Monitoring Stack — Operations Workbook

Covers: Prometheus, Thanos (sidecar + query), Alertmanager, Loki, Promtail, Blackbox Exporter, Caddy — all running on IONOS VPS (vps-i1).

Architecture

IONOS VPS (217.154.82.162)  ─── Caddy (443 TLS) ─── public HTTPS endpoints
│
├── prometheus:9090          Metrics collection, 15d local TSDB
│   └── thanos-sidecar:10901 Uploads 2h TSDB blocks → Wasabi ecotrans-monitoring
│
├── thanos-query:10904       Unified PromQL: local + Wasabi long-term
├── alertmanager:9093        Alert routing → email (Mailgun EU)
├── loki:3100                Log aggregation (14-day retention)
├── promtail                 Ships Docker logs → Loki
├── blackbox-exporter:9115   HTTP/HTTPS probes (synthetic checks)
└── caddy:80/443             TLS termination for all above
 
Long-term storage: Wasabi s3://ecotrans-monitoring (eu-central-1)
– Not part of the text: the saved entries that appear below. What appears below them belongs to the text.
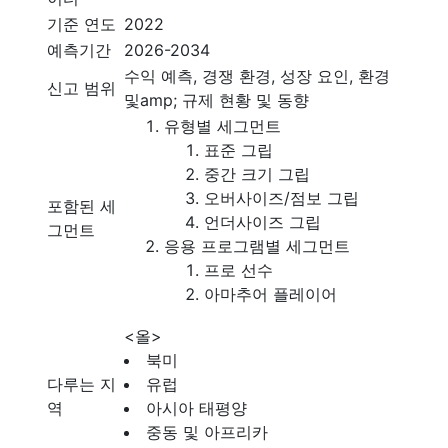
기준 연도
2022
예측기간
2026-2034
수익 예측, 경쟁 환경, 성장 요인, 환경
신고 범위
및amp; 규제 현황 및 동향
유형별 세그먼트
표준 그립
중간 크기 그립
오버사이즈/점보 그립
포함된 세
언더사이즈 그립
그먼트
응용 프로그램별 세그먼트
프로 선수
아마추어 플레이어
<올>
북미
다루는 지
유럽
역
아시아 태평양
중동 및 아프리카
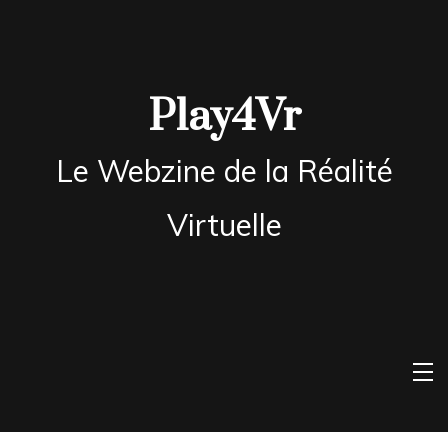
Skip
to
content
Play4Vr
Le Webzine de la Réalité
Virtuelle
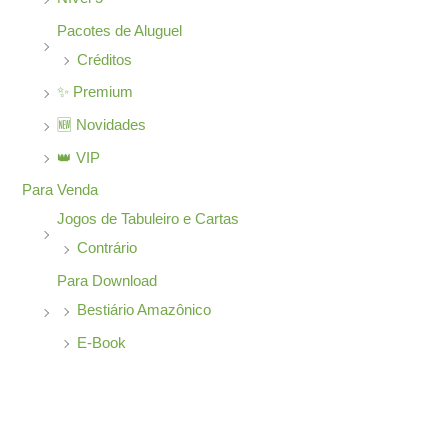
Pacotes de Aluguel
Créditos
✨ Premium
🆕 Novidades
👑 VIP
Para Venda
Jogos de Tabuleiro e Cartas
Contrário
Para Download
Bestiário Amazônico
E-Book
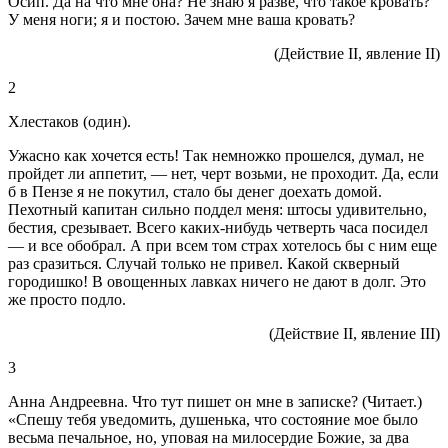
Осип. Да на что мне она? Не знаю я разве, что такое кровать?
У меня ноги; я и постою. Зачем мне ваша кровать?
(Действие II, явление II)
2
Хлестаков (один).
Ужасно как хочется есть! Так немножко прошелся, думал, не
пройдет ли аппетит, — нет, черт возьми, не проходит. Да, если
б в Пензе я не покутил, стало бы денег доехать домой.
Пехотный капитан сильно поддел меня: штосы удивительно,
бестия, срезывает. Всего каких-нибудь четверть часа посидел
— и все обобрал. А при всем том страх хотелось бы с ним еще
раз сразиться. Случай только не привел. Какой скверный
городишко! В овощенных лавках ничего не дают в долг. Это
же просто подло.
(Действие II, явление III)
3
Анна Андреевна. Что тут пишет он мне в записке? (Читает.)
«Спешу тебя уведомить, душенька, что состояние мое было
весьма печальное, но, уповая на милосердие Божие, за два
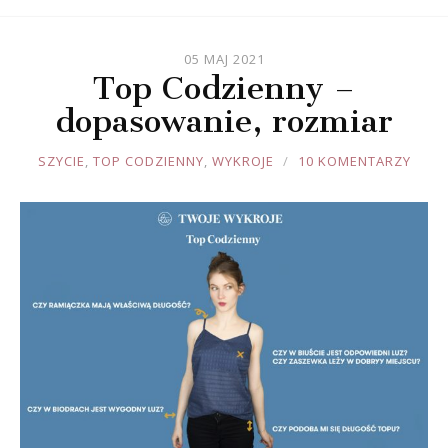
05 MAJ 2021
Top Codzienny –
dopasowanie, rozmiar
JOULE
SZYCIE
,
TOP CODZIENNY
,
WYKROJE
10 KOMENTARZY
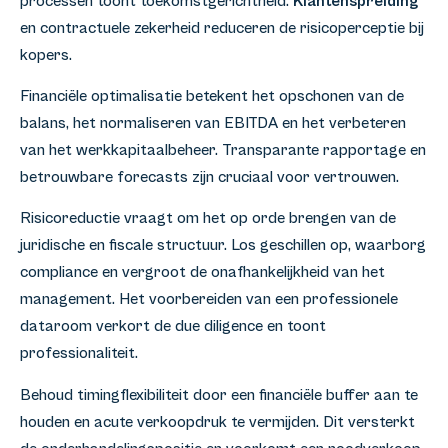
processen toont toekomstgerichtheid.
Klantenspreiding
en contractuele zekerheid reduceren de risicoperceptie bij
kopers.
Financiële optimalisatie betekent het opschonen van de
balans, het normaliseren van EBITDA en het verbeteren
van het werkkapitaalbeheer. Transparante rapportage en
betrouwbare forecasts zijn cruciaal voor vertrouwen.
Risicoreductie vraagt om het op orde brengen van de
juridische en fiscale structuur. Los geschillen op, waarborg
compliance en vergroot de onafhankelijkheid van het
management. Het voorbereiden van een professionele
dataroom verkort de due diligence en toont
professionaliteit.
Behoud timingflexibiliteit door een financiële buffer aan te
houden en acute verkoopdruk te vermijden. Dit versterkt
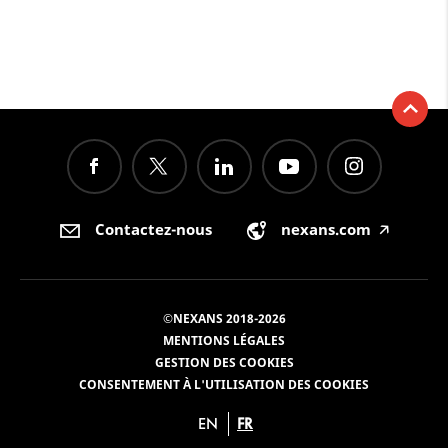
Contactez-nous
nexans.com
🡥
©NEXANS 2018-2026
MENTIONS LÉGALES
GESTION DES COOKIES
CONSENTEMENT À L'UTILISATION DES COOKIES
EN
FR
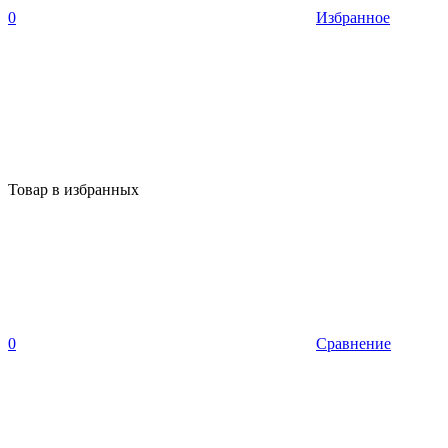
0
Избранное
Товар в избранных
0
Сравнение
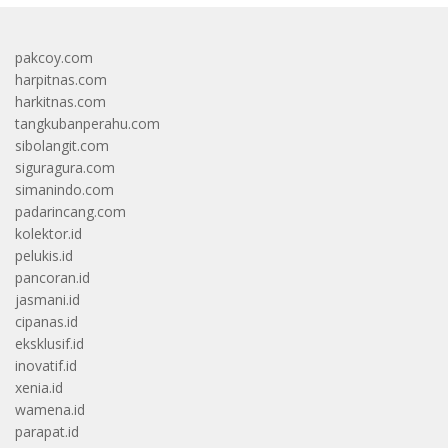
pakcoy.com
harpitnas.com
harkitnas.com
tangkubanperahu.com
sibolangit.com
siguragura.com
simanindo.com
padarincang.com
kolektor.id
pelukis.id
pancoran.id
jasmani.id
cipanas.id
eksklusif.id
inovatif.id
xenia.id
wamena.id
parapat.id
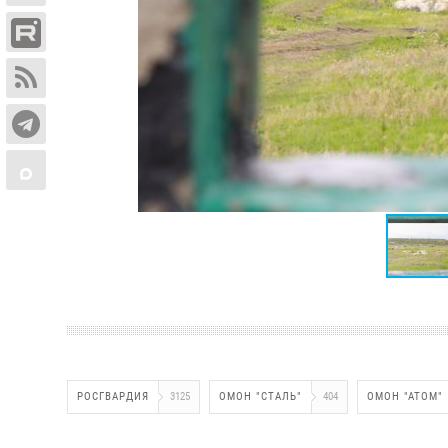
РОСГВАРДИЯ
3125
ОМОН "СТАЛЬ"
404
ОМОН "АТОМ"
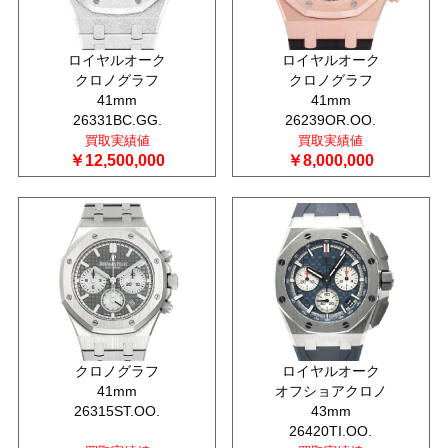
ロイヤルオーク
ロイヤルオーク
クロノグラフ
クロノグラフ
41mm
41mm
26331BC.GG.
26239OR.OO.
買取実績値
買取実績値
￥12,500,000
￥8,000,000
クロノグラフ
ロイヤルオーク
41mm
オフショアクロノ
26315ST.OO.
43mm
26420TI.OO.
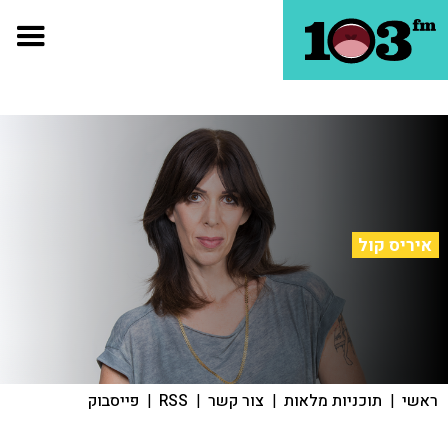
איריס קול
ראשי
|
תוכניות מלאות
|
צור קשר
|
RSS
|
פייסבוק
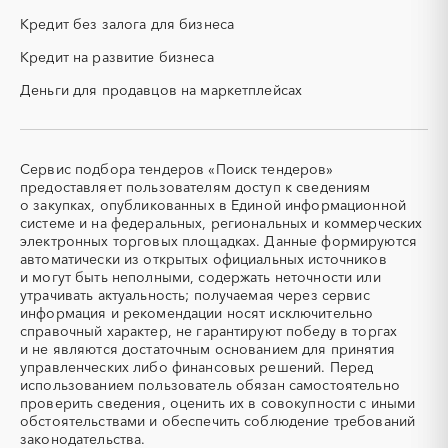
Кировская область
Коми
ОКР (опытно-
ОСАГО
конструкторские работы)
Кредит без залога для бизнеса
Костромская область
Краснодарский край
ПГС (песчано-гравийная
РВД (рукава высокого
Красноярский край
Крым
Кредит на развитие бизнеса
смесь)
давления)
Курганская область
Курская область
Деньги для продавцов на маркетплейсах
СВО
СКС (структурированные
Ленинградская область
Липецкая область
кабельные системы)
Магаданская область
Марий Эл
СКУД
СОЖ (смазочно-
охлаждающие жидкости)
Мордовия
Московская область
Сервис подбора тендеров «Поиск тендеров»
ТЭН
УДС (установки
Мурманская область
Ненецкий AО
предоставляет пользователям доступ к сведениям
(Теплоэлектронагреватель)
депарафинизации скважин)
о закупках, опубликованных в Единой информационной
Нижегородская область
Новгородская область
системе и на федеральных, региональных и коммерческих
УКПГ
ЯТЭК
Новосибирская область
Омская область
электронных торговых площадках. Данные формируются
Аварийные работы
Авиаперевозка
автоматически из открытых официальных источников
Оренбургская область
Орловская область
Авиационные работы
Авиационные работы
и могут быть неполными, содержать неточности или
Пензенская область
Пермский край
вертолетами
утрачивать актуальность; получаемая через сервис
информация и рекомендации носят исключительно
Приморский край
Псковская область
Автобус
Автовозы
справочный характер, не гарантируют победу в торгах
Ростовская область
Рязанская область
Автогрейдер
Автозапчасти
и не являются достаточным основанием для принятия
Самарская область
Саратовская область
управленческих либо финансовых решений. Перед
Автоматизация
Автомобили
использованием пользователь обязан самостоятельно
Сахалинская область
Свердловская область
Автомобильные весы
Авторский надзор
проверить сведения, оценить их в совокупности с иными
Северная Осетия - Алания
Смоленская область
обстоятельствами и обеспечить соблюдение требований
Автотранспорт
Автоцистерны пожарные
законодательства.
Ставропольский край
Тамбовская область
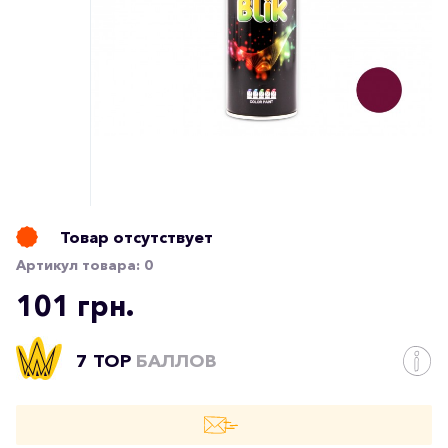
Товар отсутствует
Артикул товара:
0
101 грн.
7 TOP
БАЛЛОВ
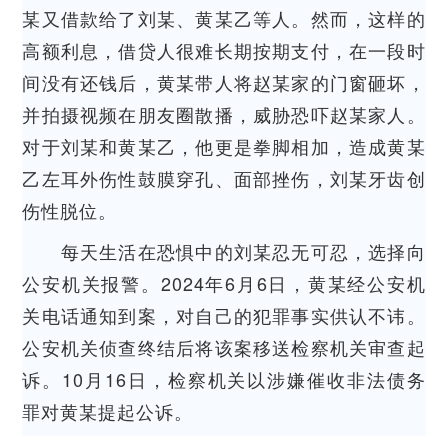
某又借款给了刘某、黄某乙等人。然而，这样的
高额利息，借贷人很难长期按期支付，在一段时
间没有还钱后，黄某带人将赵某家的门窗砸坏，
并拍摄视频在朋友圈散播，威胁恐吓赵某家人。
对于刘某和黄某乙，他更是拳脚相加，造成黄某
乙左耳外伤性鼓膜穿孔、面部挫伤，刘某牙齿创
伤性脱位。
每天生活在恐惧中的刘某忍无可忍，选择向
公安机关报警。2024年6月6日，黄某经公安机
关电话通知到案，对自己的犯罪事实供认不讳。
公安机关侦查终结后将该案移送检察机关审查起
诉。10月16日，检察机关以涉嫌催收非法债务
罪对黄某提起公诉。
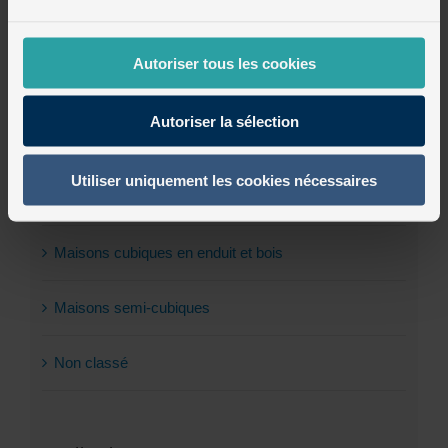
plutôt "un bâtisseur") fiable et compétent
!
Maisons cubiques
Autoriser tous les cookies
Maisons cubiques en brique et bois
Autoriser la sélection
Maisons cubiques en brique et enduit
Utiliser uniquement les cookies nécessaires
Maisons cubiques en briques
Maisons cubiques en enduit et bois
Maisons semi-cubiques
Non classé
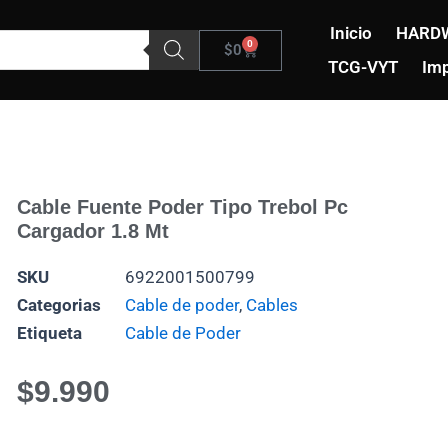
Inicio
HARD
0
Carrito
$
0
TCG-VYT
Imp
Cable Fuente Poder Tipo Trebol Pc
Cargador 1.8 Mt
SKU
6922001500799
Categorias
Cable de poder
,
Cables
Etiqueta
Cable de Poder
$
9.990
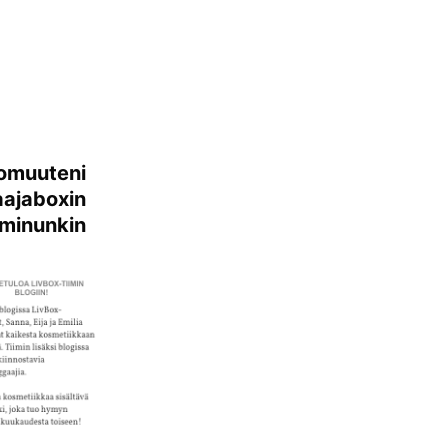
omuuteni
aajaboxin
inunkin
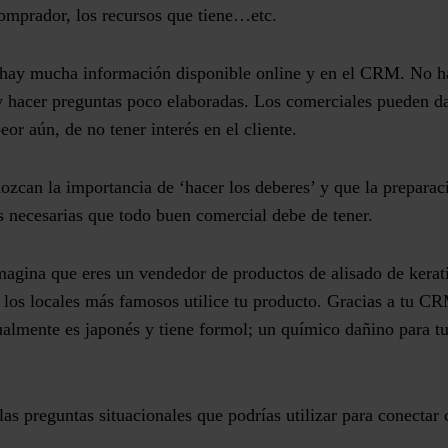
comprador, los recursos que tiene…etc.
 hay mucha información disponible online y en el CRM. No h
 y hacer preguntas poco elaboradas. Los comerciales pueden d
or aún, de no tener interés en el cliente.
zcan la importancia de ‘hacer los deberes’ y que la preparac
s necesarias que todo buen comercial debe de tener.
magina que eres un vendedor de productos de alisado de kerat
 los locales más famosos utilice tu producto. Gracias a tu CR
ualmente es japonés y tiene formol; un químico
dañino para tu
las preguntas situacionales que podrías utilizar para conectar 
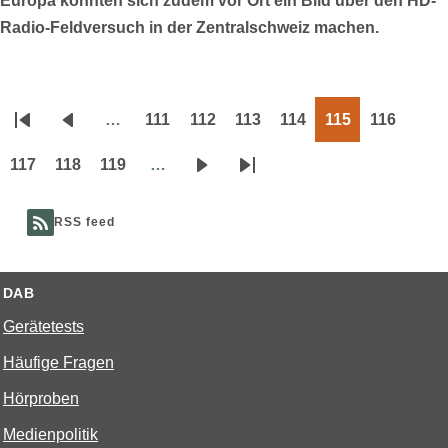
Europa konnten sich zudem vor Ort ein Bild über den HD-
Radio-Feldversuch in der Zentralschweiz machen.
…
111
112
113
114
115
116
Seitennummerierung
Erste
Vorherige
Page
Page
Page
Page
Page
Page
Seite
Seite
117
118
119
…
Page
Page
Page
Nächste
Letzte
Seite
Seite
RSS feed
DAB
Gerätetests
Häufige Fragen
Hörproben
Medienpolitik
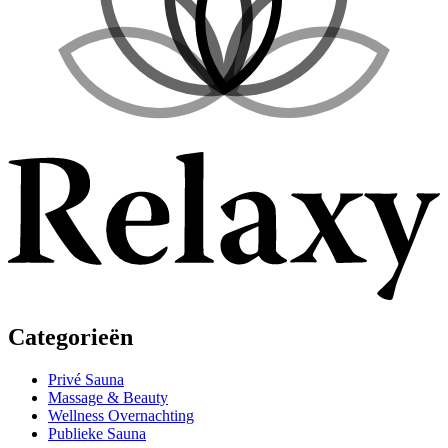
Categorieën
Privé Sauna
Massage & Beauty
Wellness Overnachting
Publieke Sauna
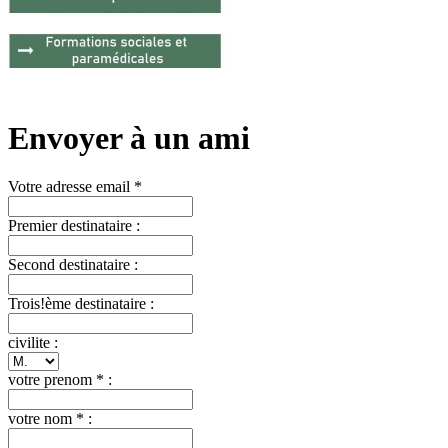
Envoyer à un ami
Votre adresse email *
Premier destinataire :
Second destinataire :
Trois!ème destinataire :
civilite :
votre prenom * :
votre nom * :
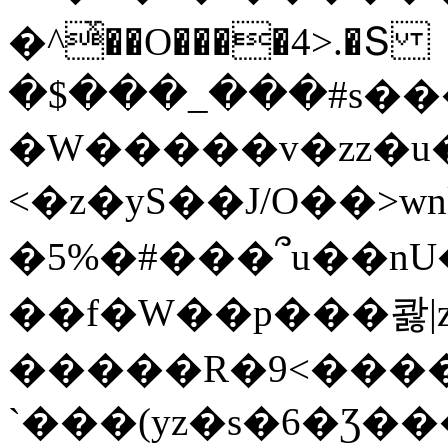
�^ͯ��O����4>.�Տ
�$���_���#s��
�W�����v�zz�u�
<�z�yS��J/O��>wn
�5%�#���՞u��nU
��f�W��p���콿|z
�����R�9<����
`���(yz�s�6�Ʒ�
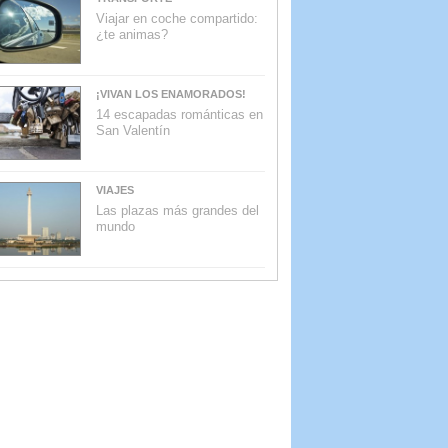
Viajar en coche compartido:
¿te animas?
¡VIVAN LOS ENAMORADOS!
14 escapadas románticas en
San Valentín
VIAJES
Las plazas más grandes del
mundo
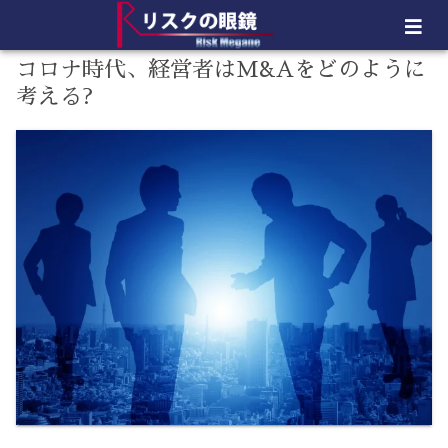
コロナ時代、経営者はM&Aをどのように
考える?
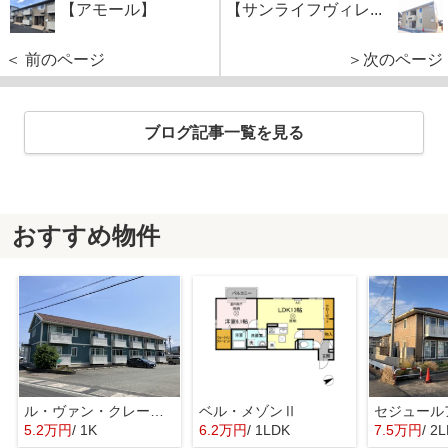
【アモール】
【サンライフヴィレ...
＜ 前のページ
＞次のページ
ブログ記事一覧を見る
おすすめ物件
ル・ヴァン・クレール A棟
ベル・メゾンⅡ
セジュール
5.2万円
/ 1K
6.2万円
/ 1LDK
7.5万円
/ 2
Compose file: /opt/p24-infra/monitoring/docker-compose.yml
Public URLs:

Service	URL
Prometheus	`https://prometheus.vps-i1.infra.zintegrowana.online`
Alertmanager	`https://alertmanager.vps-i1.infra.zintegrowana.online`

Both protected by Caddy basic_auth (username: admin, password: GRAFANA_ADMIN_PASSWORD).

Config Management

File	In repo?	Purpose
`prometheus/prometheus.yml`	✅	Scrape targets
`prometheus/rules/*.yml`	✅	Alert rules
`prometheus/blackbox.yml`	✅	Blackbox probe config
`alertmanager/alertmanager.yml`	✅	Alert routing + receivers
`loki/loki-config.yml`	✅	Loki storage + retention
`promtail/config-vps-i1.yml`	✅	Log scrape config
`Caddyfile`	✅	Reverse proxy + TLS
`thanos/s3.yml`	✅ template	Wasabi S3 config (from template + .env)
`.env`	❌ (`.env.example`)	Secrets

Updating alert rules (hot reload)

# Edit monitoring/prometheus/rules/*.yml → commit → on vps-i1:
git pull
curl -X POST http://localhost:9090/-/reload
# No restart needed

Updating Alertmanager config

# Edit monitoring/alertmanager/alertmanager.yml → commit → on vps-i1:
git pull
curl -X POST http://localhost:9093/-/reload

Deployment

Full stack bring-up

cd /opt/p24-infra/monitoring
docker compose up -d

Restart individual service

docker compose restart prometheus
docker compose restart alertmanager
docker compose restart caddy

Check stack health

cd /opt/p24-infra/monitoring
docker compose ps
docker compose logs --tail=30 prometheus

Backup

What needs backing up

Data	Backup method	Schedule	Destination
Prometheus TSDB	Thanos sidecar → Wasabi	Continuous (2h blocks)	`s3://ecotrans-monitoring/`
Alertmanager silences	Not backed up	—	Gap — silences are ephemeral
Caddy TLS certs	`caddy_data` volume — not backed up	—	Gap — auto-renewed via ACME
Prometheus config + rules	Git repo	On push	GitHub

Caddy certs note: If caddy_data is lost, Caddy will re-request Let’s Encrypt certificates automatically on restart. Brief downtime (~1 min) during renewal. Not a data-loss risk.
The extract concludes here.